Prova a riassumere la storia che stai raccontando. Puoi farlo prima, se ragioni in termini progettuali e hai bisogno di un piano di lavoro, con la scansione dei capitoli, la successione dei colpi di scena, la scelta delle ambientazioni. Oppure lo puoi fare dopo aver completato il romanzo, se preferisci utilizzare la scrittura come strumento di scoperta e di conoscenza.
Che tu lo faccia prima o dopo, però, prova a fare un riassunto. Anzi, più di un riassunto:
# un microriassunto, non più di un tweet o due, come nei tamburini cinematografici. “Due ragazzi si amano, le famiglie non voglio, finirà male”. Forse l’avete già sentita, ma una storia così funziona sempre, a saperla raccontare in modo nuovo. E se è una storia che nessuno ha mai raccontato, molto meglio… anche se è quasi impossibile inventare storie davvero nuove. Un riassunto così breve servirà a chi dovrà proporre il vostro romanzo ai librai e ai lettori: ci sono così tanti libri (e storie) in giro, bisogna essere sintetici ed efficaci;
# un riassunto di una pagina (sinossi). E’ quello che serve a un agente o a un editor per capire se vale la pena di iniziare a leggere il vostro manoscritto. Vengono delineati i personaggi, gli scenari, le situazioni. Si capisce meglio lo sviluppo della storia: “Finisce male… Ma come?”.

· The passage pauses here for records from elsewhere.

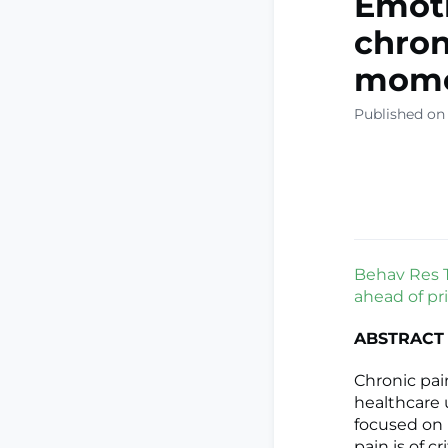
Emoti
chron
mome
Published on
Behav Res Th
ahead of pri
ABSTRACT
Chronic pai
healthcare u
focused on 
pain is of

# uno schema dettagliato, capitolo per capitolo. Serve a voi, per capire se la storia è credibile e coerente, per seguirne lo sviluppo, per tenere sotto controllo una materia ricca e complessa, per capire l’evoluzione dei protagonisti. Serve per verificare che tutti i tasselli vadano al loro posto… Serve per dare un ritmo al racconto, attraverso la scansione dei capitoli.